Love addiction is a confusing term, as love is what all healthy relationships should be built on. However, love addiction is very real and very damaging to those that suffer with it, where the distinct lack of self-worth holds sufferers in potentially abusive relationships.

When people love too much

Is it possible to love too much? One would think not. However, a growing number of people seek help with what is termed 'love addiction'. While the term ‘love addiction’ is yet to be formally recognised by the American Psychiatric Association’s Diagnostic and Statistical Manual of Mental Disorders, fellowship groups for Sex and Love Addicts Anonymous (SLAA) exist globally, based on similar principles to the 12-Step Alcoholics Anonymous (AA).

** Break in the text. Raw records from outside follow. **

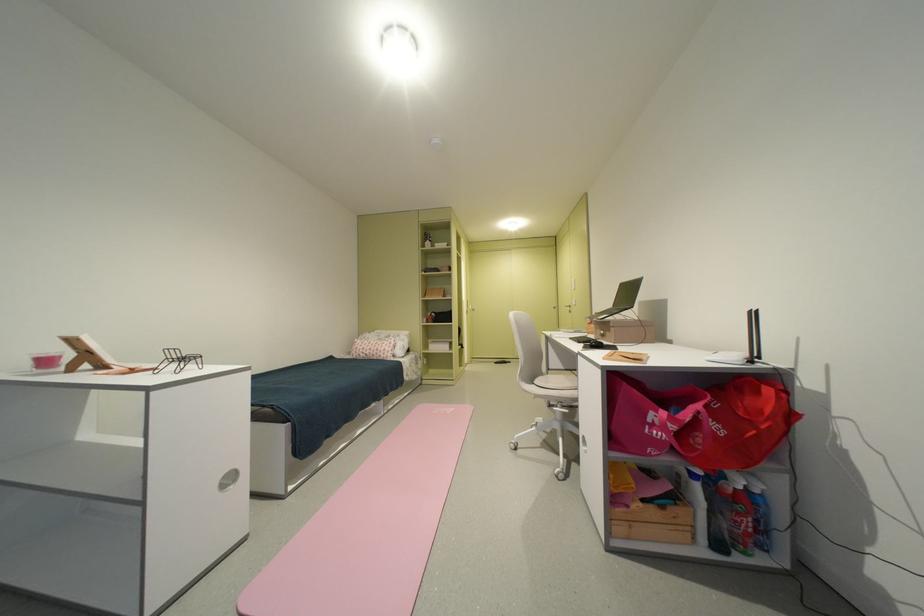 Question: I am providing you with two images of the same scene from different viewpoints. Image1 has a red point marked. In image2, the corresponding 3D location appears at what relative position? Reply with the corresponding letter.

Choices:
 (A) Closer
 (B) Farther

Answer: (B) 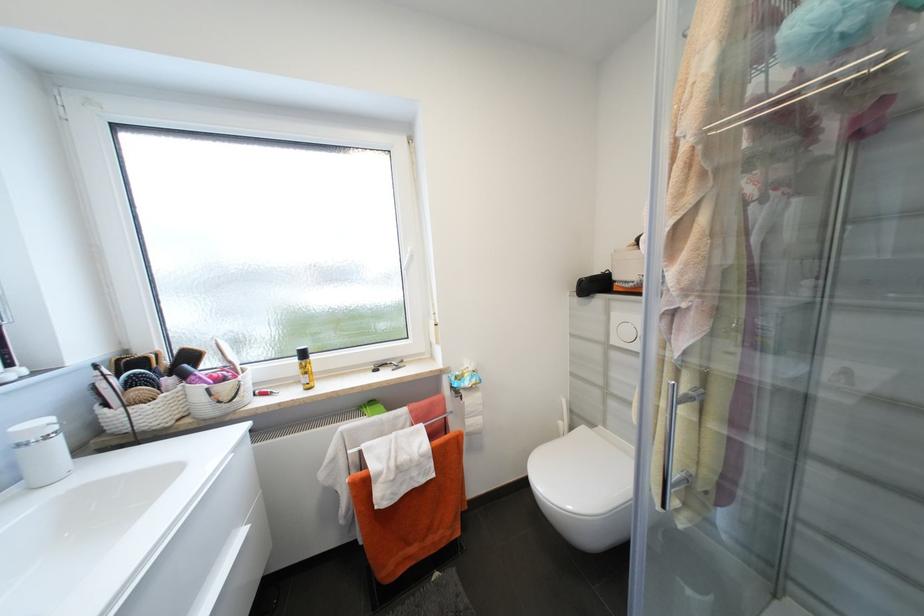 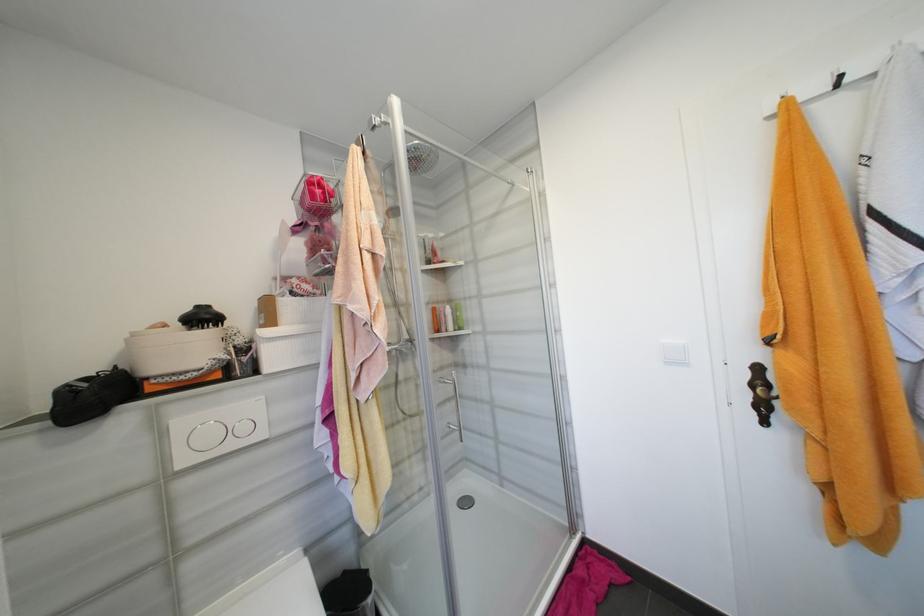 Question: The camera is either moving clockwise (left) or counter-clockwise (right) around the object. The first image is from the beginning of the video and the second image is from the end. Is the camera moving left or right when shooting the video?

Choices:
 (A) Left
 (B) Right

Answer: (A) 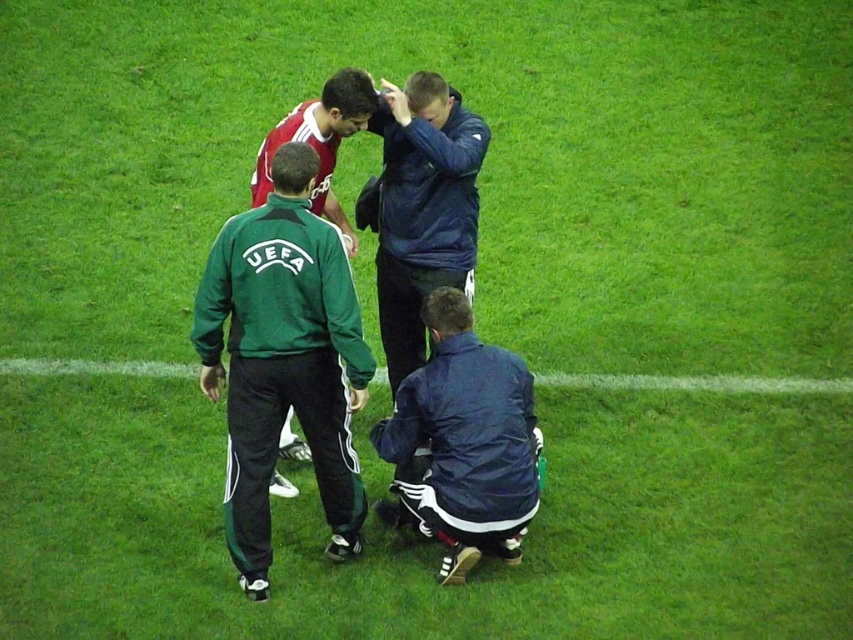 Question: In this image, where is dark blue fabric jacket at lower center located relative to green synthetic turf at lower center?

Choices:
 (A) left
 (B) right

Answer: (A)

Question: Among these objects, which one is farthest from the camera?

Choices:
 (A) green synthetic turf at lower center
 (B) dark blue fabric jacket at lower center
 (C) red jersey at upper center
 (D) dark blue jacket at center

Answer: (A)

Question: Which of the following is the farthest from the observer?

Choices:
 (A) green synthetic turf at lower center
 (B) red jersey at upper center

Answer: (A)

Question: Can you confirm if dark blue jacket at center is positioned to the right of red jersey at upper center?

Choices:
 (A) yes
 (B) no

Answer: (A)

Question: Which object appears farthest from the camera in this image?

Choices:
 (A) dark blue jacket at center
 (B) dark blue fabric jacket at lower center
 (C) green synthetic turf at lower center

Answer: (C)

Question: In this image, where is dark blue fabric jacket at lower center located relative to red jersey at upper center?

Choices:
 (A) left
 (B) right

Answer: (B) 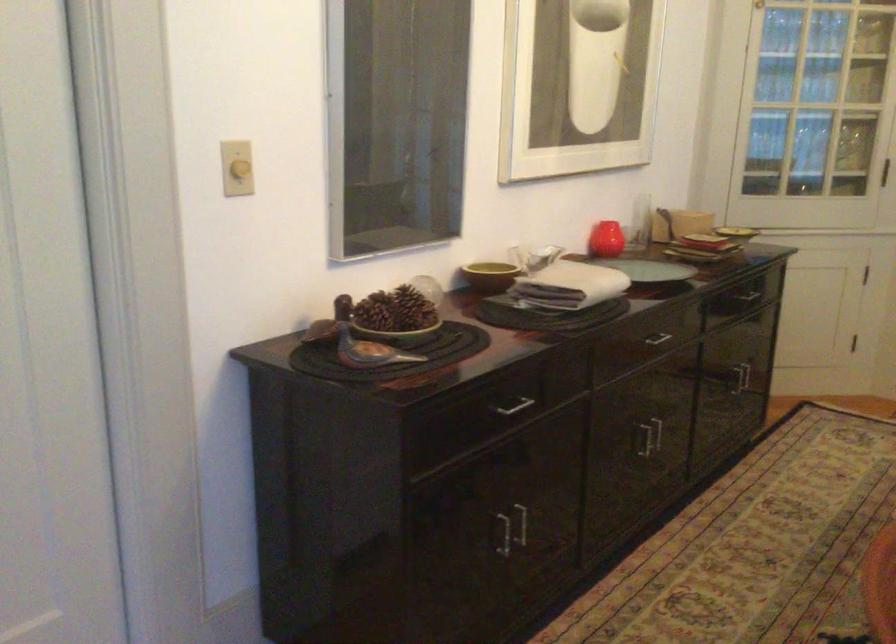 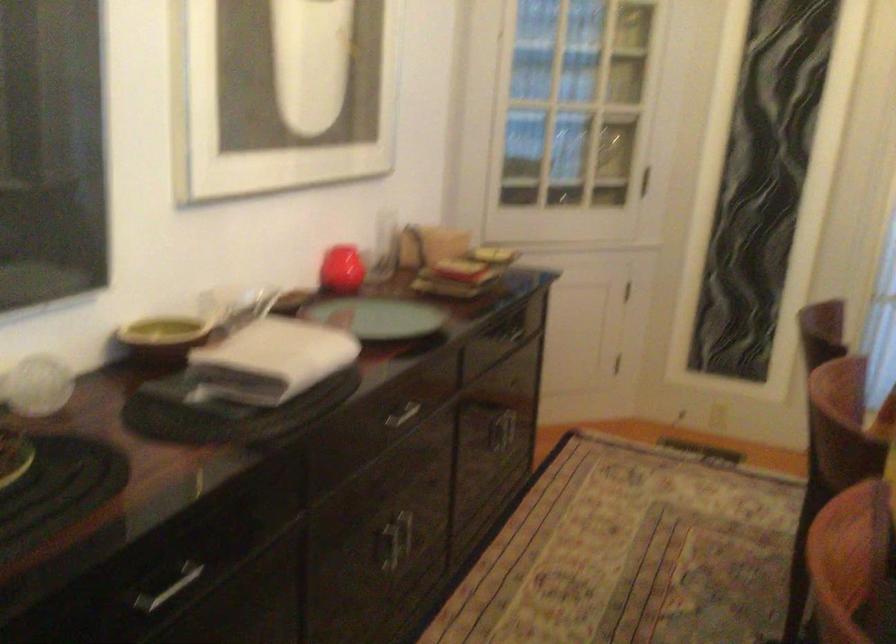 Question: What movement of the cameraman would produce the second image?

Choices:
 (A) Left
 (B) Right
 (C) Forward
 (D) Backward

Answer: (C) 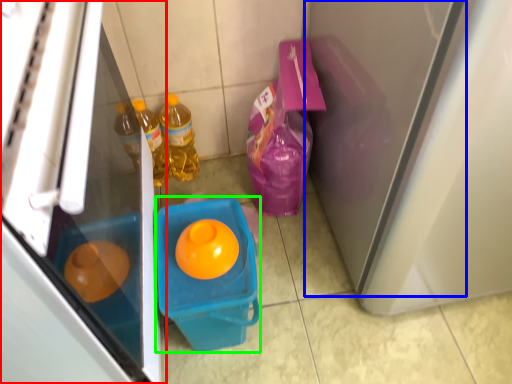 Question: Which is nearer to the refrigerator (highlighted by a red box)? screen door (highlighted by a blue box) or recycling bin (highlighted by a green box).

Choices:
 (A) screen door
 (B) recycling bin

Answer: (B) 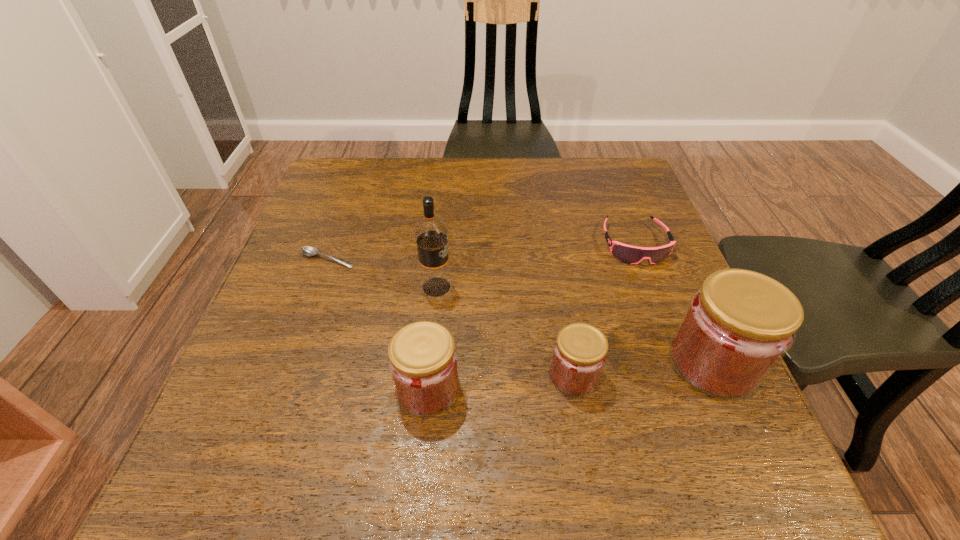 You are a GUI agent. You are given a task and a screenshot of the screen. Output one action in this format:
    pyautogui.click(x=<x>, y=<y>)
    Task: Click on the third tallest object
    The width and height of the screenshot is (960, 540).
    Given the screenshot: What is the action you would take?
    pyautogui.click(x=423, y=361)

Locate an element on the screen. the second shortest jam is located at coordinates (423, 361).

Where is `the second jam from right to left`? Image resolution: width=960 pixels, height=540 pixels. the second jam from right to left is located at coordinates (580, 351).

Find the location of a particular element. the shortest jam is located at coordinates (580, 351).

You are a GUI agent. You are given a task and a screenshot of the screen. Output one action in this format:
    pyautogui.click(x=<x>, y=<y>)
    Task: Click on the tallest jam
    
    Given the screenshot: What is the action you would take?
    pyautogui.click(x=739, y=324)

The height and width of the screenshot is (540, 960). I want to click on the rightmost jam, so click(739, 324).

Identify the location of the leftmost object. This screenshot has height=540, width=960. (307, 250).

What are the coordinates of `soupspoon` in the screenshot? It's located at (307, 250).

Identify the location of the tallest object. (430, 233).

You are a GUI agent. You are given a task and a screenshot of the screen. Output one action in this format:
    pyautogui.click(x=<x>, y=<y>)
    Task: Click on the third farthest object
    This screenshot has height=540, width=960.
    Given the screenshot: What is the action you would take?
    pyautogui.click(x=430, y=233) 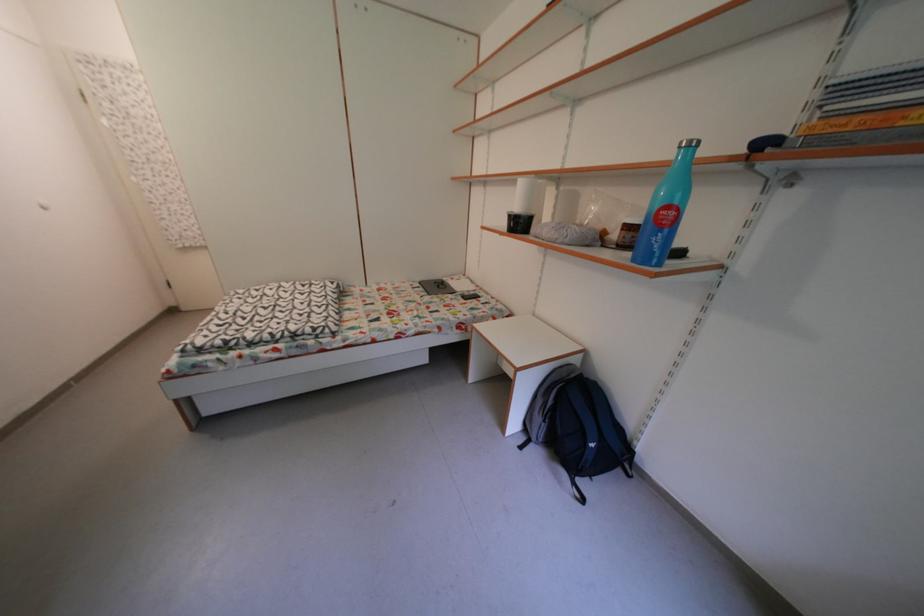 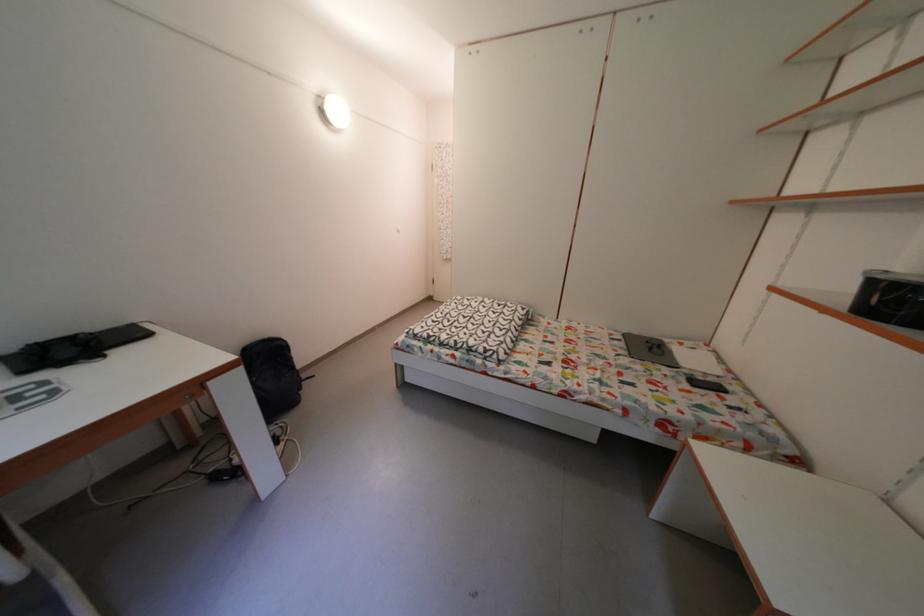 Question: The camera is either moving clockwise (left) or counter-clockwise (right) around the object. The first image is from the beginning of the video and the second image is from the end. Is the camera moving left or right when shooting the video?

Choices:
 (A) Left
 (B) Right

Answer: (B) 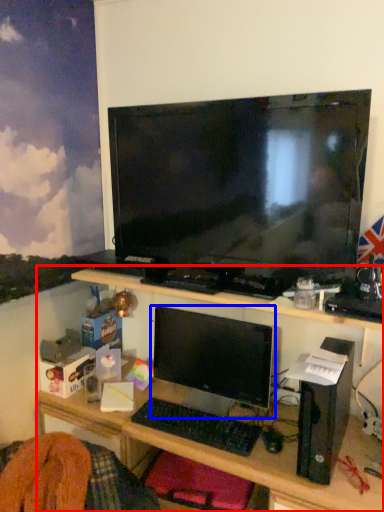 Question: Among these objects, which one is nearest to the camera, desk (highlighted by a red box) or computer monitor (highlighted by a blue box)?

Choices:
 (A) desk
 (B) computer monitor

Answer: (A) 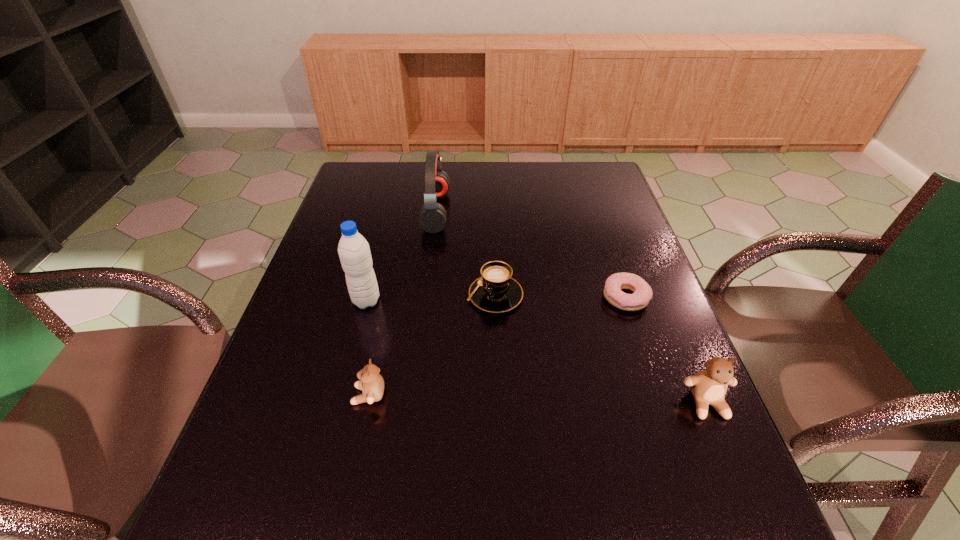 Locate an element on the screen. The width and height of the screenshot is (960, 540). vacant position in the image that satisfies the following two spatial constraints: 1. on the ear cups of the earphone; 2. on the front side of the water bottle is located at coordinates (424, 301).

Where is `vacant space that satisfies the following two spatial constraints: 1. on the ear cups of the fifth shortest object; 2. on the front side of the tallest object`? The image size is (960, 540). vacant space that satisfies the following two spatial constraints: 1. on the ear cups of the fifth shortest object; 2. on the front side of the tallest object is located at coordinates (424, 301).

Locate an element on the screen. This screenshot has height=540, width=960. free space that satisfies the following two spatial constraints: 1. on the ear cups of the doughnut; 2. on the right side of the farthest object is located at coordinates (425, 297). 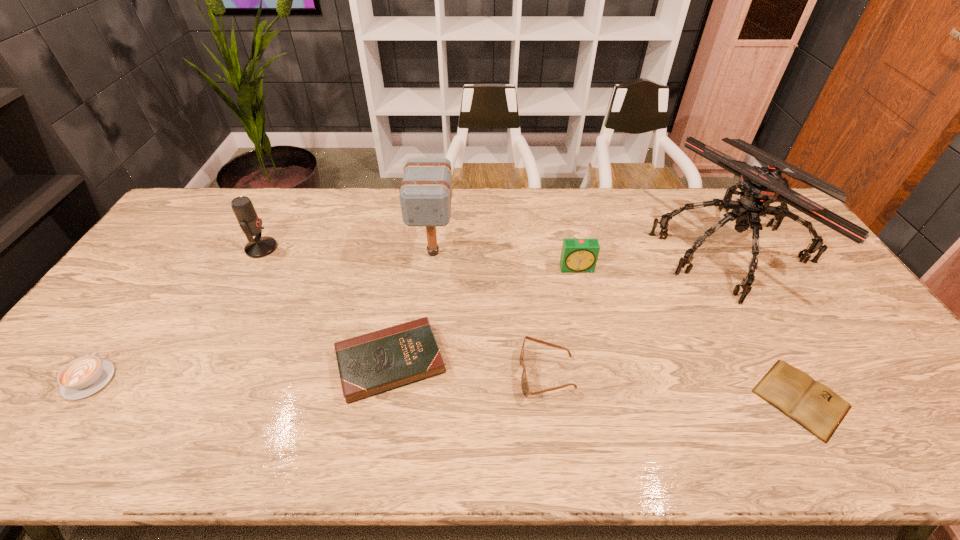 Locate an element on the screen. The image size is (960, 540). drone is located at coordinates (760, 186).

Image resolution: width=960 pixels, height=540 pixels. I want to click on mallet, so click(x=425, y=195).

Where is `microphone`? This screenshot has width=960, height=540. microphone is located at coordinates (260, 246).

At what (x,y) coordinates should I click in order to perform the action: click on the third tallest object. Please return your answer as a coordinate pair (x, y). The height and width of the screenshot is (540, 960). Looking at the image, I should click on (260, 246).

You are a GUI agent. You are given a task and a screenshot of the screen. Output one action in this format:
    pyautogui.click(x=<x>, y=<y>)
    Task: Click on the sixth object from left to right
    The image size is (960, 540).
    Given the screenshot: What is the action you would take?
    pyautogui.click(x=579, y=255)

At what (x,y) coordinates should I click in order to perform the action: click on alarm clock. Please return your answer as a coordinate pair (x, y). The width and height of the screenshot is (960, 540). Looking at the image, I should click on (579, 255).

The Danish film director, Pernille Rose Groenkjaer, sheds light on the topic in her American Documentary, ‘Love Addict’. The documentary tells the story of seven love addicts who, despite displaying different symptoms, all share the impulse to fall in love and lose themselves in relationships. The documentary features 28 year old Eliza, who reveals her scrapbook of pictures of a handsome young man that she is so in love with that everything else in her life is neglected. The only issue is that he does not know, because they have never met. While each of the seven case studies of the documentary tells a unique story, the common denominator is each character’s search for something to fill a void within.

Love addiction has little to do with love

Some psychologists might argue that the term ‘love addiction’ is misleading. In their view, love addiction has little to do with love. Love addicts fall in love with an illusion of the notion of the 'one and only' - the soulmate that will fulfil them. Who this person is, is of less importance than the fantasy that is build around the person. Because love addiction has little to do with love, some refer to the phenomenon as 'relationship addiction', which points to the core of the issue, namely the intense feeling of loneliness sought to be relieved in relationships.

There are no exact records of the number of love addicts that exist in the UK, and for many, the symptoms of love addiction may seem all too familiar. As a teenager, creating a fantasy love story around an idol or a love interest that we have barely talked to is common and even natural. However, for those that have experienced healthy relationships growing up and felt loved and valued, this infantile fantasy soon becomes substituted with real relationships built on respect, love and intimacy.

Love addicts may be viewed as not able to love and respect themselves, possibly as a result of not having been shown much interest as a child. This lack of self-worth/esteem compels the love addict to stay in abusive relationships, and to mistake the unwavering commitment for love, all while not paying attention to their own needs. Consequently, the repercussions of love/relationship addiction can be devastating. With no boundaries and a poor sense of worth, this relational style can affect a person’s health, children, job and wellbeing. Love addiction yields very well to treatment, much like other addictions. By exploring the issue within a caring and supportive environment, love addiction can be overcome.